A divisão social pode beneficiar o Brasil, defende cientista político

Em entrevista à TV Estadão, Aldo Fornazieri comentou sobre o panorama político após as eleições

Giovanna Saba, O Estado de S. Paulo

26 de outubro de 2014 | 20h18

Em entrevista à TV Estadão, Aldo Fornazieri se colocou contra a corrente do jornalismo e dos cientistas políticos e apoiou a divisão social. "Eu sigo um ensinamento de Maquiavel que dizia que o conflito social gera boas leis e boas práticas políticas", disse. O conflito produz o bem, segundo o cientista político. Já a paz das conveniências deve ser combatida para diminuir a corrupção no país. O cientista político comentou a acomodação entre situação e oposição, uma vez que as manifestações de 2013 foram pouco debatidas. "A oposição não conseguiu se colocar contra o Lula", lamentou.
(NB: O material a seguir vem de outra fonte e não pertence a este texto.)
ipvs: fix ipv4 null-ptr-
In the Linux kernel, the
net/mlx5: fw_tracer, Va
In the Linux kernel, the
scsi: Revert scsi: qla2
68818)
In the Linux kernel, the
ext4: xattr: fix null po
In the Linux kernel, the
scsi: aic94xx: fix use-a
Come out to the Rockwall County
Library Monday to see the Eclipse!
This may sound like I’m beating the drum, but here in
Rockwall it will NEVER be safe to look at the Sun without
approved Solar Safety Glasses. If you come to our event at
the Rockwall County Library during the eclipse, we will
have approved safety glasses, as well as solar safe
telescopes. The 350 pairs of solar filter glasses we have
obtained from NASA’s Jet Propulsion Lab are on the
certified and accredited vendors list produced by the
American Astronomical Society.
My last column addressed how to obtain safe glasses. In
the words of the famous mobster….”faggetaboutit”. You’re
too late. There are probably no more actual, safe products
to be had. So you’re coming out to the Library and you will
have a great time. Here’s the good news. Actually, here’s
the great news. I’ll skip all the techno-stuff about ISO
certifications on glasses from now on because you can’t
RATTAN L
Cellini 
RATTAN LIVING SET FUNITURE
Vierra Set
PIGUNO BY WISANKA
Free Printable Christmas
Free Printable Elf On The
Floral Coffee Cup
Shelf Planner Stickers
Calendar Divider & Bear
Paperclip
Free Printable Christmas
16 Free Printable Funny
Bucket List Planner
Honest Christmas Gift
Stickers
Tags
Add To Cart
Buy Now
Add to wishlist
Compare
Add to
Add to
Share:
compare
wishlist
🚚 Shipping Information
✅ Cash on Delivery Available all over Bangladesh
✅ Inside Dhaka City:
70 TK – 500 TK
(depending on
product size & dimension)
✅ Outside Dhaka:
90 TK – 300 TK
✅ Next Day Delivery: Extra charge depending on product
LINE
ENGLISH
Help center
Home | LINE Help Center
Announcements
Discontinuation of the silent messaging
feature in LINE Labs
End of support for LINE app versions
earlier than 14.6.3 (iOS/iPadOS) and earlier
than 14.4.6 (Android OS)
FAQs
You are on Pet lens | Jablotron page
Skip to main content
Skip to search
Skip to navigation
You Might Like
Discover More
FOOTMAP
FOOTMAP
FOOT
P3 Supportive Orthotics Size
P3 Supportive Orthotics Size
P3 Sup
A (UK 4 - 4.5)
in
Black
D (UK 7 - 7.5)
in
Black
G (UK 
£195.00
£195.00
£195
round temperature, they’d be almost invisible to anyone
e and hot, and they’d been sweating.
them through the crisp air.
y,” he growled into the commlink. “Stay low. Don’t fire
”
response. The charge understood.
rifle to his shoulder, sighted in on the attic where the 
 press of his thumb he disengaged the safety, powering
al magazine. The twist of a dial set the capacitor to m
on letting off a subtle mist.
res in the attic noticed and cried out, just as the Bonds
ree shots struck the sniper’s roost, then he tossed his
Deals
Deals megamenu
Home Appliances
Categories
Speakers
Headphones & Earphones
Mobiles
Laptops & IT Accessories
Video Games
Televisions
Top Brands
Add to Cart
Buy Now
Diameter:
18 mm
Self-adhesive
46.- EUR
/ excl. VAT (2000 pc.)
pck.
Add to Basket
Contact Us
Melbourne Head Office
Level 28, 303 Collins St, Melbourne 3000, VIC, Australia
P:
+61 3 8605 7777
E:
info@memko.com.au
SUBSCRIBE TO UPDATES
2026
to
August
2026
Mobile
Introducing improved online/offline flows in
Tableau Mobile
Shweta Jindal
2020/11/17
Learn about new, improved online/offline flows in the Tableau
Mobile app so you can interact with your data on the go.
"O governo que for eleito vai ter pouca representatividade", segundo Fornazieri. E em 2015, o presidente eleito terá que encarar um governo com grandes problemas como a economia e também a fragmentação do congresso. O que exigirá medidas duras da parte do governo para reencaminhar o Brasil. 
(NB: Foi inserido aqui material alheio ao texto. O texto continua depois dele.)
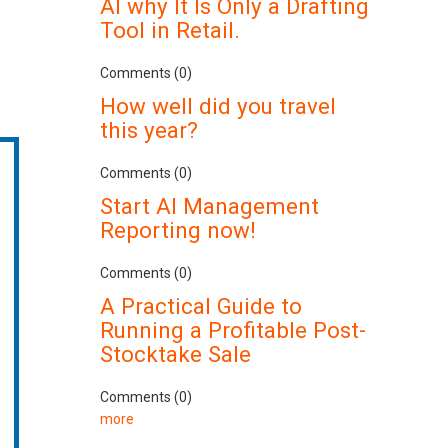
AI why It Is Only a Drafting
Tool in Retail.
Comments (0)
How well did you travel
this year?
Comments (0)
Start AI Management
Reporting now!
Comments (0)
A Practical Guide to
Running a Profitable Post-
Stocktake Sale
Comments (0)
more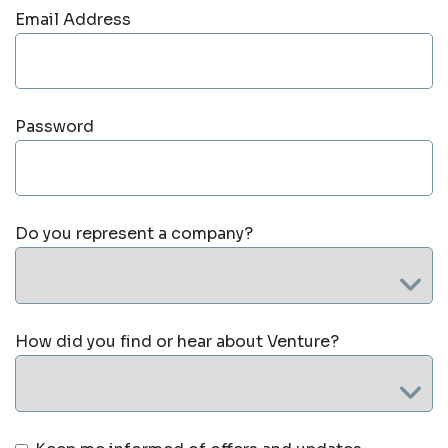
Email Address
Password
Do you represent a company?
How did you find or hear about Venture?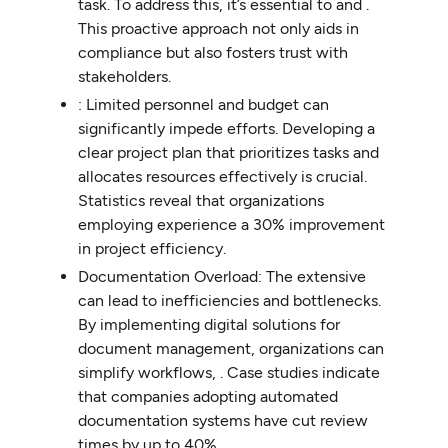
task. To address this, it’s essential to and .
This proactive approach not only aids in
compliance but also fosters trust with
stakeholders.
: Limited personnel and budget can
significantly impede efforts. Developing a
clear project plan that prioritizes tasks and
allocates resources effectively is crucial.
Statistics reveal that organizations
employing experience a 30% improvement
in project efficiency.
Documentation Overload: The extensive
can lead to inefficiencies and bottlenecks.
By implementing digital solutions for
document management, organizations can
simplify workflows, . Case studies indicate
that companies adopting automated
documentation systems have cut review
times by up to 40%.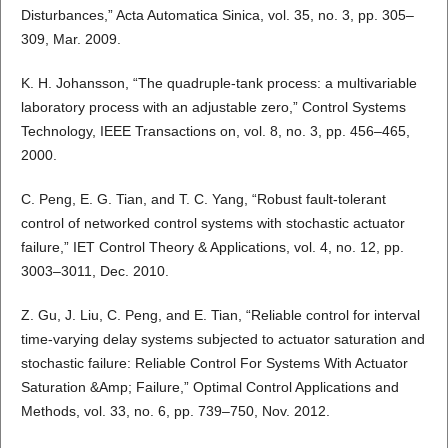
Disturbances,” Acta Automatica Sinica, vol. 35, no. 3, pp. 305–
309, Mar. 2009.
K. H. Johansson, “The quadruple-tank process: a multivariable
laboratory process with an adjustable zero,” Control Systems
Technology, IEEE Transactions on, vol. 8, no. 3, pp. 456–465,
2000.
C. Peng, E. G. Tian, and T. C. Yang, “Robust fault-tolerant
control of networked control systems with stochastic actuator
failure,” IET Control Theory & Applications, vol. 4, no. 12, pp.
3003–3011, Dec. 2010.
Z. Gu, J. Liu, C. Peng, and E. Tian, “Reliable control for interval
time-varying delay systems subjected to actuator saturation and
stochastic failure: Reliable Control For Systems With Actuator
Saturation &Amp; Failure,” Optimal Control Applications and
Methods, vol. 33, no. 6, pp. 739–750, Nov. 2012.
Fornazieri defendeu a reorganização da administração pública, afinal 'o aparelho público é muito frágil'. A estruturação dos programas governamentais também foi alvo de críticas do cientista político, uma vez que a desorganização pode prejudicar a democracia. "Há uma falha enorme na máquina administrativa", disse.  

Fornazieri finalizou a entrevista à TV Estadão defendendo a presença de questões da natureza pessoal em debates públicos durante as campanhas, afinal a vida pessoal afeta a política. "A campanha é conflito, é embate e sem isso nós a transformaríamos em uma mesa de jantar entre amigos", finalizou.